Stored data entries

BEGIN

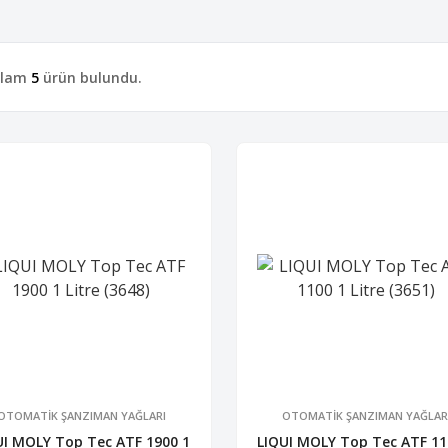
plam
5
ürün bulundu.
OTOMATİK ŞANZIMAN YAĞLARI
OTOMATİK ŞANZIMAN YAĞLAR
UI MOLY Top Tec ATF 1900 1
LIQUI MOLY Top Tec ATF 11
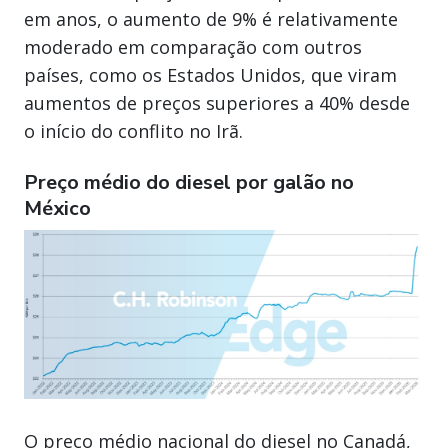
em anos, o aumento de 9% é relativamente
moderado em comparação com outros
países, como os Estados Unidos, que viram
aumentos de preços superiores a 40% desde
o início do conflito no Irã.
Preço médio do diesel por galão no
México
O preço médio nacional do diesel no Canadá,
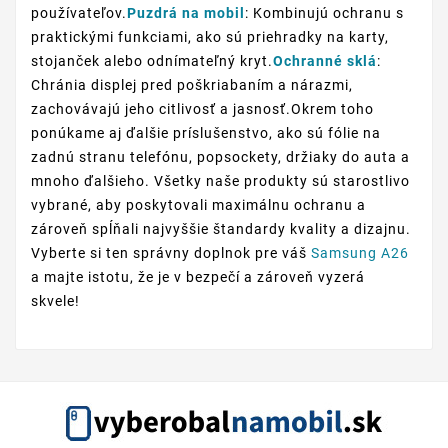
používateľov.
Puzdrá na mobil
: Kombinujú ochranu s
praktickými funkciami, ako sú priehradky na karty,
stojanček alebo odnímateľný kryt.
Ochranné sklá
:
Chránia displej pred poškriabaním a nárazmi,
zachovávajú jeho citlivosť a jasnosť.Okrem toho
ponúkame aj ďalšie príslušenstvo, ako sú fólie na
zadnú stranu telefónu, popsockety, držiaky do auta a
mnoho ďalšieho. Všetky naše produkty sú starostlivo
vybrané, aby poskytovali maximálnu ochranu a
zároveň spĺňali najvyššie štandardy kvality a dizajnu.
Vyberte si ten správny doplnok pre váš
Samsung A26
a majte istotu, že je v bezpečí a zároveň vyzerá
skvele!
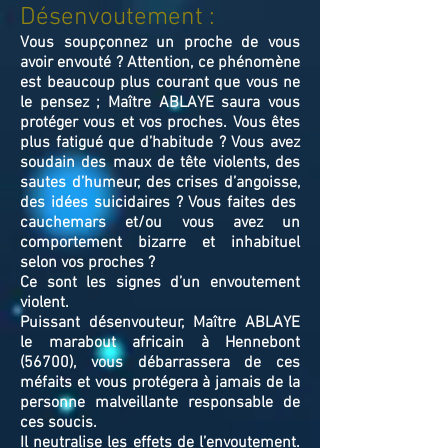
Désenvoutement :
Vous soupçonnez un proche de vous
avoir envouté ? Attention, ce phénomène
est beaucoup plus courant que vous ne
le pensez ; Maître ABLAYE saura vous
protéger vous et vos proches. Vous êtes
plus fatigué que d’habitude ? Vous avez
soudain des maux de tête violents, des
sautes d’humeur, des crises d’angoisse,
des idées suicidaires ? Vous faites des
cauchemars et/ou vous avez un
comportement bizarre et inhabituel
selon vos proches ?
Ce sont les signes d’un envoutement
violent.
Puissant désenvouteur,
Maître
ABLAYE
le marabout africain à Hennebont
(56700),
v
ous débarrassera de ces
méfaits et vous protégera à jamais de la
personne malveillante responsable de
ces soucis.
Il neutralise les effets de l’envoutement.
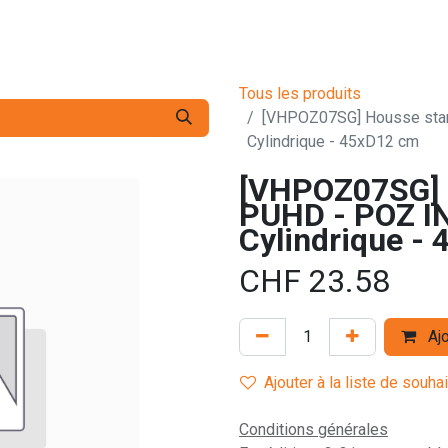
s pro
Services
L'Entreprise
Contact
Tous les produits
[VHPOZ07SG] Housse sta
Cylindrique - 45xD12 cm
[VHPOZ07SG] 
PUHD - POZ I
Cylindrique -
CHF
23.58
Ajo
Ajouter à la liste de souha
Conditions générales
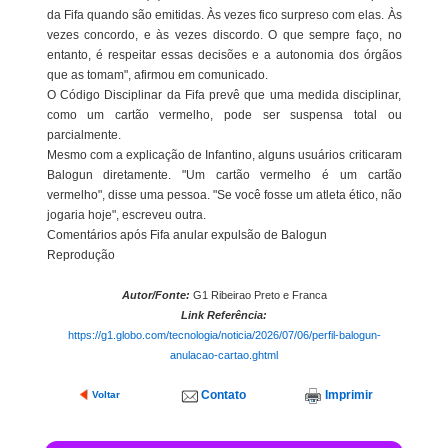
da Fifa quando são emitidas. Às vezes fico surpreso com elas. Às
vezes concordo, e às vezes discordo. O que sempre faço, no
entanto, é respeitar essas decisões e a autonomia dos órgãos
que as tomam", afirmou em comunicado.
O Código Disciplinar da Fifa prevê que uma medida disciplinar,
como um cartão vermelho, pode ser suspensa total ou
parcialmente.
Mesmo com a explicação de Infantino, alguns usuários criticaram
Balogun diretamente. "Um cartão vermelho é um cartão
vermelho", disse uma pessoa. "Se você fosse um atleta ético, não
jogaria hoje", escreveu outra.
Comentários após Fifa anular expulsão de Balogun
Reprodução
Autor/Fonte:
G1 Ribeirao Preto e Franca
Link Referência:
https://g1.globo.com/tecnologia/noticia/2026/07/06/perfil-balogun-
anulacao-cartao.ghtml
Contato
Imprimir
Voltar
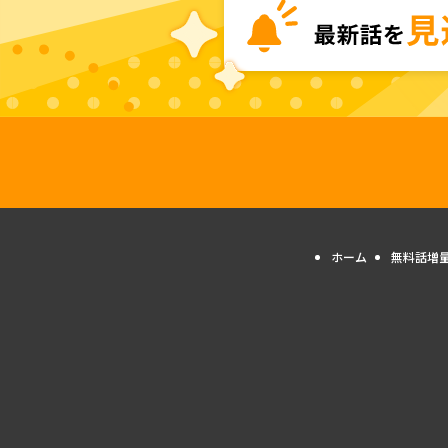
ホーム
無料話増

END

• _TASK DIRECTIONS_: Look above for the line containing "des idées suicidaires ? Vous faites des", then copy exactly from it through the line containing "é um cartão", keeping both and leaving out pictures. Add nothing else.

• _ANSWER BOX_:
des idées suicidaires ? Vous faites des
cauchemars et/ou vous avez un
comportement bizarre et inhabituel
selon vos proches ?
Ce sont les signes d’un envoutement
violent.
Puissant désenvouteur,
Maître
ABLAYE
le marabout africain à Hennebont
(56700),
v
ous débarrassera de ces
méfaits et vous protégera à jamais de la
personne malveillante responsable de
ces soucis.
Il neutralise les effets de l’envoutement.
s pro
Services
L'Entreprise
Contact
Tous les produits
[VHPOZ07SG] Housse sta
Cylindrique - 45xD12 cm
[VHPOZ07SG] 
PUHD - POZ I
Cylindrique -
CHF
23.58
Ajo
Ajouter à la liste de souha
Conditions générales
da Fifa quando são emitidas. Às vezes fico surpreso com elas. Às
vezes concordo, e às vezes discordo. O que sempre faço, no
entanto, é respeitar essas decisões e a autonomia dos órgãos
que as tomam", afirmou em comunicado.
O Código Disciplinar da Fifa prevê que uma medida disciplinar,
como um cartão vermelho, pode ser suspensa total ou
parcialmente.
Mesmo com a explicação de Infantino, alguns usuários criticaram
Balogun diretamente. "Um cartão vermelho é um cartão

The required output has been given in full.